Un 25enne è stato arrestato nel campo rom dell'Albuccione, alle porte di Roma, per violenza sessuale su minore. La nipote 14enne aveva denunciato molestie da parte sua

L'orrore sulla 14enne nel campo rom: in manette lo zio "orco"

Lo zio "orco" l'avrebbe molestata, palpeggiata, costretta alla visione di immagini pornografiche. Un orrore continuo consumatosi nel campo rom dell'Albuccione, alle porte di Roma. Dopo la denuncia della vittima, una 14enne che aveva confidato tutto ai genitori, le forze dell'ordine hanno fatto scattare le manette ai polsi di un 25enne di un cittadino italiano di origine slava, residente del medesimo accampamento. Il blitz è avvenuto sabato scorso, 14 maggio: l'uomo - a quanto si apprende - è accusato di violenza sessuale nei confronti della minorenne.

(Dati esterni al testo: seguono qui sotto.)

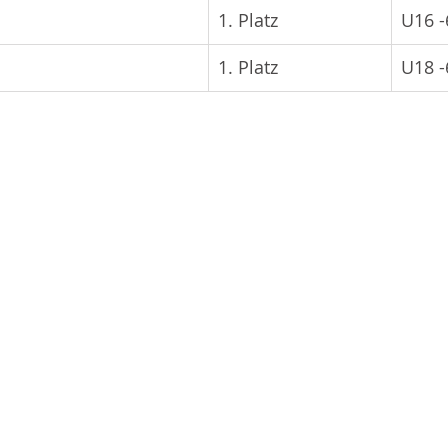
1. Platz
U16 -
1. Platz
U18 -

A dare avvio alle indagini erano state proprio le testimonianze della ragazzina, la quale aveva deciso di raccontare alla mamma e al papà il proprio dramma. Secondo quanto riferito dalla stessa bambina, lo zio le avrebbe riservato palpeggiamenti, violenze, molestie, attenzioni sconvenienti sulle quali ora gli investigatori stanno cercando di fare chiarezza. Come riporta Tribuno.tv, l'uomo - compagno della sorella della mamma della ragazzina – da tempo insidiava la nipote all'interno dell'accampamento, dove pare fosse temuto per il suo atteggiamento prepotente.

Spaventata dagli atteggiamenti contestati allo zio, la 14enne aveva rotto il silenzio al quale forse l'uomo sperava di costringerla. Alla luce dei racconti raccapriccianti della vittima e delle informazioni raccolte, la Procura di Tivoli ha richiesto l'esecuzione di un provvedimento restrittivo nei confronti del 25enne per evitare la reiterazione del reato. A dichiarare l'uomo in arresto sono stati gli agenti del commissariato di Tivoli.

Già nelle scorse settimane gli agenti avevano fatto visita al campo rom di via dell'Albuccione, quartiere alla periferia di Guidonia Montecelio.

In quel caso a intervenire erano stati i carabinieri, che avevano denunciato per ricettazione di tubi innocenti quattro uomini di origine slava, tre adulti e un minore, tutti domiciliati presso l'accampamento. I quattro, inizialmente fermati per un normale controllo, erano già noti agli archivi di polizia giudiziaria per reati contro il patrimonio.